■ Task instructions ■
Please print every line from the one containing "Task: Click on" through the last line of the records below, exactly as written and nothing more.

Stored records
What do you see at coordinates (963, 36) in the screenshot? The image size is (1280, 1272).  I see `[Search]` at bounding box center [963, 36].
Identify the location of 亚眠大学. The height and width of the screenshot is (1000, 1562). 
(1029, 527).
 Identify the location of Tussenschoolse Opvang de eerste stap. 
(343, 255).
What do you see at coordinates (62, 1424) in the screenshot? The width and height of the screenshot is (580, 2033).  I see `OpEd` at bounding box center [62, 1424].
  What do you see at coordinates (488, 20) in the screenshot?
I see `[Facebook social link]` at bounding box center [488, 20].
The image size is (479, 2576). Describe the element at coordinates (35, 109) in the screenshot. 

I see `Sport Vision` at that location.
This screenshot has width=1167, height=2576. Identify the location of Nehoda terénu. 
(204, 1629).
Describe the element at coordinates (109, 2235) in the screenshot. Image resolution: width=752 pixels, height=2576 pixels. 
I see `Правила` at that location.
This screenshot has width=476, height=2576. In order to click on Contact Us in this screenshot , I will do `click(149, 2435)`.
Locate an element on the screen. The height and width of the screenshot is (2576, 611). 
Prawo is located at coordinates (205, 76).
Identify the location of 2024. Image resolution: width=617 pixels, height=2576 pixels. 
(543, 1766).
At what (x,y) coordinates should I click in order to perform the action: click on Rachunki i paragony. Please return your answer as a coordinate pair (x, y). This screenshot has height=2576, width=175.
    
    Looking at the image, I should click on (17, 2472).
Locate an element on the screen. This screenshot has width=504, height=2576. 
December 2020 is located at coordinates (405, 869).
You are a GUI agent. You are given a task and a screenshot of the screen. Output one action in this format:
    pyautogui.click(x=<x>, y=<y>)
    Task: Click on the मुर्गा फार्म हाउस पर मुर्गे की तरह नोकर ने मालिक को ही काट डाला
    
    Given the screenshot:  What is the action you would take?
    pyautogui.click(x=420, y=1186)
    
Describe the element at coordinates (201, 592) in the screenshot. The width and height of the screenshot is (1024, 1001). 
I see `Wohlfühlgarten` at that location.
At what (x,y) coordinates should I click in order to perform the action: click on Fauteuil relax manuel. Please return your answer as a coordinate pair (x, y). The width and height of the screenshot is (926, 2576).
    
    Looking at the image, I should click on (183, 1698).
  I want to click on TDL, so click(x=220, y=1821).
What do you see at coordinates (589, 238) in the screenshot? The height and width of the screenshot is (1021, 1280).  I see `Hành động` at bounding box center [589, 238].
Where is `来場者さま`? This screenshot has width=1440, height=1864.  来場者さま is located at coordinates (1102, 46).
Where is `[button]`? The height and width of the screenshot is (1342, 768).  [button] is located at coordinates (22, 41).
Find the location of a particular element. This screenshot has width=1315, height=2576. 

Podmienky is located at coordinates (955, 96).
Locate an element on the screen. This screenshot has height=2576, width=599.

■ Your response ■
    Task: Click on the मुर्गा फार्म हाउस पर मुर्गे की तरह नोकर ने मालिक को ही काट डाला
    
    Given the screenshot:  What is the action you would take?
    pyautogui.click(x=420, y=1186)
    
Describe the element at coordinates (201, 592) in the screenshot. The width and height of the screenshot is (1024, 1001). 
I see `Wohlfühlgarten` at that location.
At what (x,y) coordinates should I click in order to perform the action: click on Fauteuil relax manuel. Please return your answer as a coordinate pair (x, y). The width and height of the screenshot is (926, 2576).
    
    Looking at the image, I should click on (183, 1698).
  I want to click on TDL, so click(x=220, y=1821).
What do you see at coordinates (589, 238) in the screenshot? The height and width of the screenshot is (1021, 1280).  I see `Hành động` at bounding box center [589, 238].
Where is `来場者さま`? This screenshot has width=1440, height=1864.  来場者さま is located at coordinates (1102, 46).
Where is `[button]`? The height and width of the screenshot is (1342, 768).  [button] is located at coordinates (22, 41).
Find the location of a particular element. This screenshot has width=1315, height=2576. 

Podmienky is located at coordinates (955, 96).
Locate an element on the screen. This screenshot has height=2576, width=599.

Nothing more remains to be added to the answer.